セイコーゴールデンGPには陸上観戦が楽しくなる演出

もう陸上競技は楽しいスポーツに変わりました。レースが始まると音楽が入り、アナウンスでレースを盛り上げてくれます。これなら、陸上観戦が初めての方でも楽しめる!と思いました。
また、注目の種目では入場セレモニーがあり、レース前に盛り上げてくれます。
セイコーゴールデンGP陸上の会場前には、数々のイベントが開催


メイン会場であるヤンマースタジアム長居の前では、企業ブースがたくさん出ておりまして数々のイベントが行われていました。中には、子供達のダッシュ記録を測定するイベントもあり、大変盛り上がっていました。
セイコーゴールデンGP陸上2019大阪の出場選手たちのウォーミングアップを見る!

「セイコーゴールデングランプリ陸上2019大阪」では、レースそのものよりも、実はウォーミングアップの様子に目を奪われていました。
パーソナルトレーナーという仕事柄、世界の一流選手たちがどんな準備をしているのか——非常に興味深く、むしろレース以上に学びの多い時間でした。
メイン会場のヤンマースタジアム長居のすぐ隣にある、ヤンマーフィールド長居がサブトラックとなり、出場選手たちは入念なウォーミングアップを行っています。
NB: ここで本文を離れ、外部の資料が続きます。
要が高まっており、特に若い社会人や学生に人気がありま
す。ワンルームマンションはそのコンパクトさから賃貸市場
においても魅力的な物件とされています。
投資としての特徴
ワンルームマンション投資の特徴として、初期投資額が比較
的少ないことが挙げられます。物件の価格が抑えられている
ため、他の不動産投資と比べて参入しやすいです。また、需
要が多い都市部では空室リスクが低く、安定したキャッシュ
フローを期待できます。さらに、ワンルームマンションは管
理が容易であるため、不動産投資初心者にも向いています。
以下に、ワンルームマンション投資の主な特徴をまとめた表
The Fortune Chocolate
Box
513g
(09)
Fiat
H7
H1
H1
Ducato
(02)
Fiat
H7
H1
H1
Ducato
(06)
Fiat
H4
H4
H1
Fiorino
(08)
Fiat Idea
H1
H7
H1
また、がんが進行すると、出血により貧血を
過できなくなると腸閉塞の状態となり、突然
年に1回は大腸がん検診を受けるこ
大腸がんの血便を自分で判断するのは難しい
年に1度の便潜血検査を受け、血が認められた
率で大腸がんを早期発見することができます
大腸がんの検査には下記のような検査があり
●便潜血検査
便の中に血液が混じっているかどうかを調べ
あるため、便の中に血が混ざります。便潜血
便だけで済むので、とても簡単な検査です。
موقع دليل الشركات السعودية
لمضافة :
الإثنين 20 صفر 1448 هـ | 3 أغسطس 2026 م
中に入ることはできませんが、フェンス越しにその様子をじっくりと見ることができました。
良いウォーミングアップは本番のパフォーマンスを引き出す

特に印象的だったのは、男子200メートルに出場するチャイニーズタイペイの選手の動き。股関節の外転トレーニングを、丁寧に、何度も繰り返していました。
片脚立ちで脚を左右に振るような、振り子のような動きです。動きのキレとリズムがとても良く、まさに“身体の準備が整っていく様子”が見て取れました。
ウォーミングアップは、ただ身体を温めるだけではありません。競技に応じて、動きの特性に合わせて段階的にスピードやリズムを上げていくことで、本番のパフォーマンスが引き出されます。
どんな競技にも、それぞれの動きの型やリズムがあります。
出場種目を知ったうえで選手のアップを見ると、「ああ、この動作は本番にこうつながっているのか」と、とても楽しく、学び深いものになります。
陸上競技は、走る・跳ぶ・投げるという、すべてのスポーツの土台となる動きの集まりです。
だからこそ、野球やテニス、ゴルフなど、どんな競技をされている方にも、大いに参考になります。
ボクのパーソナルトレーニングでも、こうした陸上選手のウォーミングアップやトレーニング方法を取り入れ、競技力アップやケガ予防につなげています。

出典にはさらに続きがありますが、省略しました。